Once again I awoke far too early this morning, so I quickly got dressed (my clothes and shoes had dried overnight) then went out to film the waterfront of Giudecca. There weren't many people about at this time which made my job easier. The island is very narrow, at least where we are staying; one can walk from one side to the other in about three minutes.
After having a leisurely breakfast in our luxury apartment, we set off for the main island. From our local vaporetto stop, we took the number 2 bus to San Marco then joined the thousands wandering around the plaza. From there, we walked slowly through the alleyways until we came to the Rialto bridge. Unfortunately, the bridge today doesn't look like the picture on the left, which was taken in 2011. The left hand side is being renovated, so the facade is covered with a huge picture of what the bridge should look like.
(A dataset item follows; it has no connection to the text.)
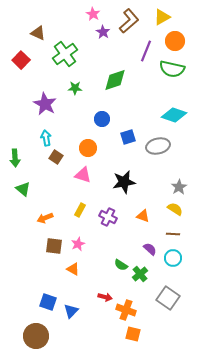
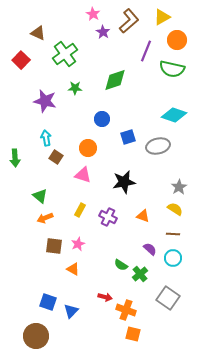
orange circle at (175, 41): moved 2 px right, 1 px up
purple star at (45, 104): moved 3 px up; rotated 15 degrees counterclockwise
green triangle at (23, 189): moved 17 px right, 7 px down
We came from the right hand side of the picture, crossed the bridge then wandered around on the left hand side. The canal side is packed with restaurants, all of which are probably serving the same food at the same price (I joked that there is one huge central kitchen which cooks for them all). That price is fairly expensive - and Lemon Soda costs 4.50 euro here as opposed to 3.00 in Florence and Monterosso - and they charge 12% service as opposed to 10% elsewhere in Italy.
After lunch, we went back over the bridge to the vaporetti stop which is on the right hand side; there I intended to take the number 2 bus (yet again) to the Accademia stop. Not being too familiar with the buses and which stop goes where, we ended up going the wrong way, back to the train station. It should be said that at least we had not seen this section of the grand canal before. Once at the train station, we got off then found the correct stop for the number 2 going the other way; unfortunately, the first vaporetto only took us back to Rialto. Here we got off (no choice in the matter) and found the correct stop for Accademia. Eventually we got to where we wanted to go.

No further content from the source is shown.